Enemies at the virtual gate
In your experience, how is cyber-crime currently viewed within the governance landscape?Risk-management professionals around the world overwhelmingly view cyber-risk as one of the top risks organizations must address. It stems from a greater dependence on technology. Businesses are racing to keep pace with the world around them, competitors and customer demands. Many are adopting new technologies too quickly, without doing proper due diligence regarding the impacts and exposures new technologies can present.
Governance provides structure to technology adoption and, as such, offers checks and balances to ensure all stakeholders within the organization are aware of the technology and its propensity to deliver value, as well as the potential exposures. With governance processes in place, organizations are better positioned to monitor the implementation of technology and develop robust cyber-security measures accordingly.
What are the main cyber-security threats IROs need to be aware of?While robust data security measures are vital to prevent business interruption losses and ensure compliance with data privacy laws, it is also important for IR professionals to recognize a cyber-breach’s impact on corporate reputation.
It takes years for an organization to build its reputation, but the onset of a cyber-attack – especially one that results in business interruption or compromised customer data – can shatter that reputation instantly.
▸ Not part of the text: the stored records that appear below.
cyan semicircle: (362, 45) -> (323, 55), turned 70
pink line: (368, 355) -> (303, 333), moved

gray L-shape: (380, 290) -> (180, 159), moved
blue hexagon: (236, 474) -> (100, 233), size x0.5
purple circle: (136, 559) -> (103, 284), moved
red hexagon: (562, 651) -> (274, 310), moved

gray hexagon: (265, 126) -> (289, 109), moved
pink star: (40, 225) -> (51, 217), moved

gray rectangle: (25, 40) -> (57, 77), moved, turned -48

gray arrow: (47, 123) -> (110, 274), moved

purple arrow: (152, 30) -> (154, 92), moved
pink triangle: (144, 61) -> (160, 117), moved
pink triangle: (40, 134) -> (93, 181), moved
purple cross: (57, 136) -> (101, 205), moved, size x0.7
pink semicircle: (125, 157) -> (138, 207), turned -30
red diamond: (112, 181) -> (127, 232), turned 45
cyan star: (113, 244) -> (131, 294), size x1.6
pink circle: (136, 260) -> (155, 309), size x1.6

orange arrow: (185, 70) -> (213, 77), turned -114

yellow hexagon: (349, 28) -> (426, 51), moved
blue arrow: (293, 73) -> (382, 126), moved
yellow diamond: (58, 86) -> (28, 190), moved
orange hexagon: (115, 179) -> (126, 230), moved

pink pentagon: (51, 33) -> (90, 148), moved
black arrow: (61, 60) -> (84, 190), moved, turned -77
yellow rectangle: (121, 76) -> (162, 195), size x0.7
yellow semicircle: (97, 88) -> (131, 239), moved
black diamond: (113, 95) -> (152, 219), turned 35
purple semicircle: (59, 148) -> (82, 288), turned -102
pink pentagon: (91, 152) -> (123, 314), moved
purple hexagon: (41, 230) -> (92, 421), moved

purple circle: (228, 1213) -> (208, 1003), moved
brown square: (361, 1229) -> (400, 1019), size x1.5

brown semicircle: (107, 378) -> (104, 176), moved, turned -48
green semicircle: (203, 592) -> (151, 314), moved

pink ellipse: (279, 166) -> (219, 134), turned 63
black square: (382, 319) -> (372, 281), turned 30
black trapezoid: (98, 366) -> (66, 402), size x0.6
There are several marquee examples of organizations that failed to adequately protect data and immediately saw an erosion in stakeholder and investor confidence. Articulating the connection between a cyber-breach and corporate reputation to leadership will help IROs get the resources they need to proactively prepare for an attack and efficiently lead the response to one.
What counter-measures can IR professionals take?From the risk professional’s perspective, organizations that are proactive about cyber-risk are better equipped to rebound post-attack. The same holds true for IROs.
Establishing a cyber-breach crisis team in advance is a best practice for successfully managing an attack. Made up of business leaders from across the organization – including IT professionals and risk-management leaders – the team can enhance cross-departmental communications and help inform crisis response.
Additionally, a team approach creates a channel for incidents or suspected attacks to be escalated to a higher priority for response and mitigation. It also enables the organization to identify the business areas that will be impacted, as well as guide how the organization should address the situation.
Stakeholders are going to want to know exactly what happened as well as what steps the organization is taking to prevent that situation from ever happening again.
To that end, organizations that are forthcoming and that provide clear and concise messaging are much more likely to maintain public trust and consumer loyalty.
Establishing a cyber-breach crisis team in advance is a best practice for successfully managing an attack
What should an IRO’s response plan look like if a cyber-attack occurs?Each organization and each cyber-attack is different but establishing a team of professionals to lead the organization’s response will significantly improve its ability to reduce the impacts of a breach.
An IRO’s plan must include a framework for the organization’s experts to not only share insight on the cyber-attack, but also help other stakeholders – who perhaps do not have the same expertise – to understand the situation.
Once the situation is fully understood and can be expressed in a way that is easily digestible by the broadest group of stakeholders, IROs should work with their crisis communications team to inform those affected, keep them abreast of the situation and outline the security measures the organization has embraced to prevent a recurrence.
Can companies do anything else to protect themselves?Many organizations have opted to buy cyber-insurance that can, in fact, support an organization’s response to a cyber-attack. It is imperative that IR professionals work closely with their risk-management teams to fully understand what exactly the insurance product covers, as well as the suite of services that may be included in the policy, such as threat monitoring, forensic investigation and crisis management support.